A Strengthening Band
Frequently Asked Questions
The University Of Chicago’s FAQ on Cervical Insufficiency.
What is Cervical Insufficiency?
Sometime around the second trimester, pressure from the growing fetus may cause the cervix to open prematurely. This condition is called Cervical Insufficiency (or Incompetent Cervix), and may lead to miscarriage or premature delivery.
How often does Cervical Insufficiency occur?
Cervical Insufficiency occurs in only about 1-2% of pregnancies. Nearly 25% of babies miscarried in the second trimester are caused by CI.
What Causes Cervical Insufficiency?
Previous surgery on the cervix
Damage during a previous difficult birth
Previous trauma due to D&C from a termination or a miscarriage
Congenital malformed cervix or uterus
DES (Diethylstilbestrol) exposure
What is the treatment for a weakened cervix?
A procedure which sews the cervix closed to reinforce the weak cervix in an attempt to keep the baby in the womb. This procedure is called a “cerclage” and usually performed sometime after the first trimester. The most common type of cerclage is called a “Transvaginal Cerclage” which is a suture which is placed through the vagina, within and around the cervix, much like a “purse string”.
Why Transabdominal Cerclage (TAC)?
In general, a vaginal cerclage can only be placed so highly on the cervix due to the nature of placement. The higher the placement of the suture or stitch, the more cervical length is preserved. This is important because the length of the cervix protects the amniotic sac and fetus from infection and opening prematurely, causing miscarriage.
The TAC is placed via an incision in the lower abdomen (much like a c-section or bikini incision) or laparoscopically and is approached from the upper portion of the lower uterine segment as opposed to via vaginal route. This allows for the cerclage to be put as highly as possible (at the uterine/cervical junction), reducing the chances for “funneling” or opening of the cervix from the inside. Additionally, due being placed intra-abdominally, there is less risk of infection as there is no suture material exposed to vaginal flora. This eliminates the possibility of “wicking” of potentially harmful bacteria.
Transabdominal Cerclage has traditionally been reserved for:
1) women do not have enough cervical tissue with which to place the standard Transvaginal Cerclage and/or
2) women who have had the Transvaginal Cerclage fail in spite of having it placed prophylactically (prior to any cervical changes).

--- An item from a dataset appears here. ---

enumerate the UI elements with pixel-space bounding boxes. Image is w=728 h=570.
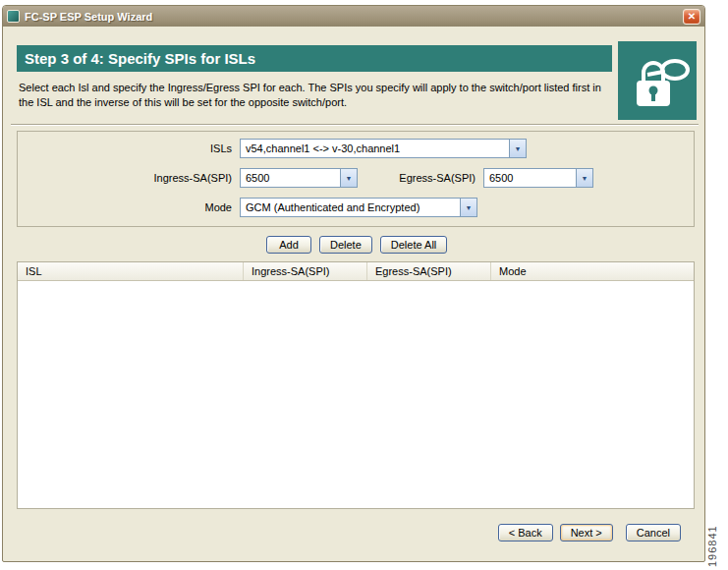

Transvaginal Cerclages generally hold a 70-80% rate of success VS. Transabdominal Cerclage which holds a much higher rate of success, 90+%. Consider the fact that this high rate of success is among patients who have true Cervical Insufficiency and the 90% success rate becomes even more impressive.
Not every physician performs TAC, yet there are doctors who are specially trained in the procedure and their patients have extremely positive outcomes due to the fact that they are in the hands of skilled and knowledgeable surgeons. Not every patient with Cervical Insufficiency may require a TAC, but if you fall into one or both of the categories listed above, then a TAC may be a viable option.
Figure below. The first stage of dilation, funneling, due to the weight of baby, placenta, and amniotic fluid. Note the position of a standard, transvaginal cerclage. The funnel can easily continue to efface and/or dilate the cervix, compromising it’s functionality in being a barrier to bacteria, preventing PPROM and ultimately, preterm labor and early perinatal loss (usually around 16-24 weeks on average).
The diagram below clearly demonstrates the level of sutures placed in the cervix in order to prevent perinatal loss due to the condition of Cervical Insufficiency. In general, the lower the suture is placed on the cervix, the greater chance for funneling of the amniotic sac, increasing the chances of dilation and/or infection and ultimately, second trimester loss of a non-viable fetus.
In the case of a high transvaginal cerclage, there is space for funneling.
The transabdominal cerclage (TAC) is placed at the uterine/cervical junction, as high on the lower uterine segment as possible. This tremendously decreases the chance of funneling as there is essentially no cervix above the TAC, only the amnion. The absence of funneling means that the process of loss due to cervical insufficiency is halted at the initial stage.